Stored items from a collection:
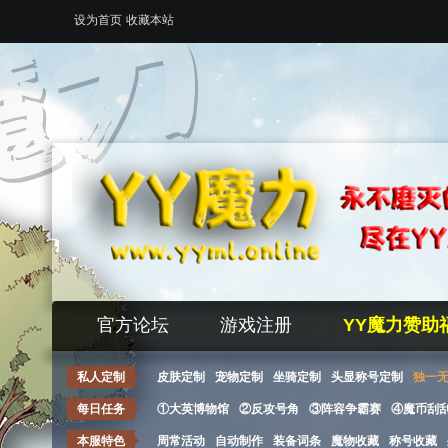
设为首页
收藏本站
官方论坛
游戏注册
YY魔力赞助
私人定制
皮肤定制
宠物定制
坐骑定制
头显称号定制
独一
每日任务
①大英博物馆
②反攻号角
③阵容争霸赛
④魔币刮
本服特色
周常活动
自动制作
装备词条
魔物收藏
称号收藏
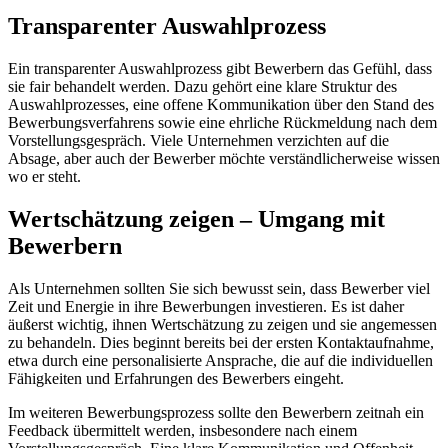
Transparenter Auswahlprozess
Ein transparenter Auswahlprozess gibt Bewerbern das Gefühl, dass
sie fair behandelt werden. Dazu gehört eine klare Struktur des
Auswahlprozesses, eine offene Kommunikation über den Stand des
Bewerbungsverfahrens sowie eine ehrliche Rückmeldung nach dem
Vorstellungsgespräch. Viele Unternehmen verzichten auf die
Absage, aber auch der Bewerber möchte verständlicherweise wissen
wo er steht.
Wertschätzung zeigen – Umgang mit
Bewerbern
Als Unternehmen sollten Sie sich bewusst sein, dass Bewerber viel
Zeit und Energie in ihre Bewerbungen investieren. Es ist daher
äußerst wichtig, ihnen Wertschätzung zu zeigen und sie angemessen
zu behandeln. Dies beginnt bereits bei der ersten Kontaktaufnahme,
etwa durch eine personalisierte Ansprache, die auf die individuellen
Fähigkeiten und Erfahrungen des Bewerbers eingeht.
Im weiteren Bewerbungsprozess sollte den Bewerbern zeitnah ein
Feedback übermittelt werden, insbesondere nach einem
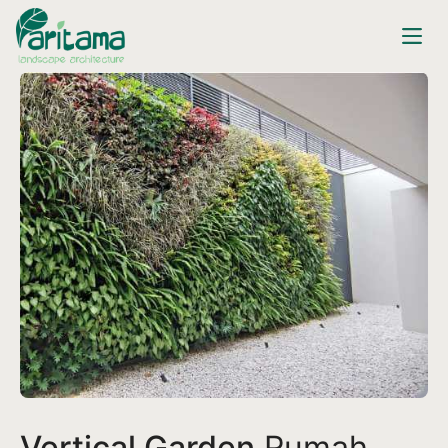
Vertical Garden
Rumah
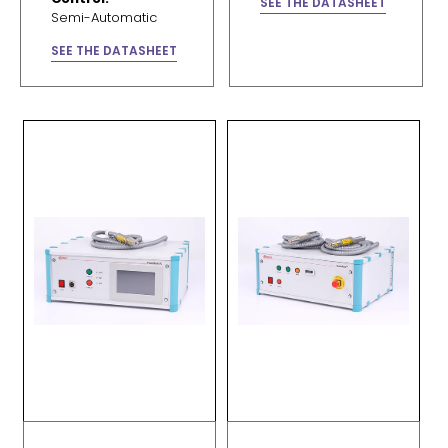
SEE THE DATASHEET
Semi-Automatic
SEE THE DATASHEET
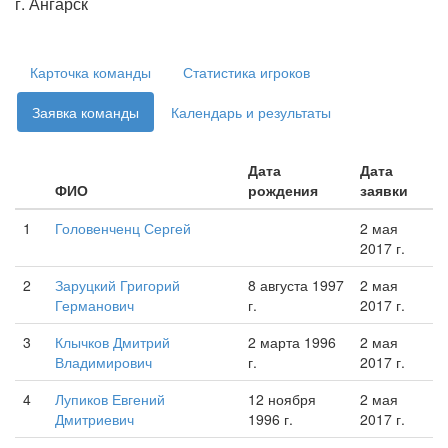
г. Ангарск
Карточка команды
Статистика игроков
Заявка команды
Календарь и результаты
Дата
Дата
ФИО
рождения
заявки
1
Головенченц Сергей
2 мая
2017 г.
2
Заруцкий Григорий
8 августа 1997
2 мая
Германович
г.
2017 г.
3
Клычков Дмитрий
2 марта 1996
2 мая
Владимирович
г.
2017 г.
4
Лупиков Евгений
12 ноября
2 мая
Дмитриевич
1996 г.
2017 г.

What is required ▸ Your copy should match the data exactly, apart from the images, which are dropped.

Solution ▸
设为首页
收藏本站
官方论坛
游戏注册
YY魔力赞助
私人定制
皮肤定制
宠物定制
坐骑定制
头显称号定制
独一
每日任务
①大英博物馆
②反攻号角
③阵容争霸赛
④魔币刮
本服特色
周常活动
自动制作
装备词条
魔物收藏
称号收藏
Transparenter Auswahlprozess
Ein transparenter Auswahlprozess gibt Bewerbern das Gefühl, dass
sie fair behandelt werden. Dazu gehört eine klare Struktur des
Auswahlprozesses, eine offene Kommunikation über den Stand des
Bewerbungsverfahrens sowie eine ehrliche Rückmeldung nach dem
Vorstellungsgespräch. Viele Unternehmen verzichten auf die
Absage, aber auch der Bewerber möchte verständlicherweise wissen
wo er steht.
Wertschätzung zeigen – Umgang mit
Bewerbern
Als Unternehmen sollten Sie sich bewusst sein, dass Bewerber viel
Zeit und Energie in ihre Bewerbungen investieren. Es ist daher
äußerst wichtig, ihnen Wertschätzung zu zeigen und sie angemessen
zu behandeln. Dies beginnt bereits bei der ersten Kontaktaufnahme,
etwa durch eine personalisierte Ansprache, die auf die individuellen
Fähigkeiten und Erfahrungen des Bewerbers eingeht.
Im weiteren Bewerbungsprozess sollte den Bewerbern zeitnah ein
Feedback übermittelt werden, insbesondere nach einem
Vertical Garden
Rumah
SEE THE DATASHEET
Semi-Automatic
SEE THE DATASHEET
г. Ангарск
Карточка команды
Статистика игроков
Заявка команды
Календарь и результаты
Дата
Дата
ФИО
рождения
заявки
1
Головенченц Сергей
2 мая
2017 г.
2
Заруцкий Григорий
8 августа 1997
2 мая
Германович
г.
2017 г.
3
Клычков Дмитрий
2 марта 1996
2 мая
Владимирович
г.
2017 г.
4
Лупиков Евгений
12 ноября
2 мая
Дмитриевич
1996 г.
2017 г.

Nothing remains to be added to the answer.